··· Data extracts ···

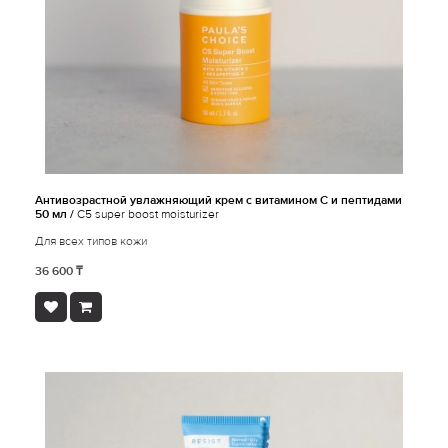
Антивозрастной увлажняющий крем c витамином С и пептидами
50 мл /
C5 super boost moisturizer
Для всех типов кожи
36 600 ₸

···

Prompt - The full set of entries should be transcribed exactly, pictures left aside.

Answer space -
Антивозрастной увлажняющий крем c витамином С и пептидами
50 мл /
C5 super boost moisturizer
Для всех типов кожи
36 600 ₸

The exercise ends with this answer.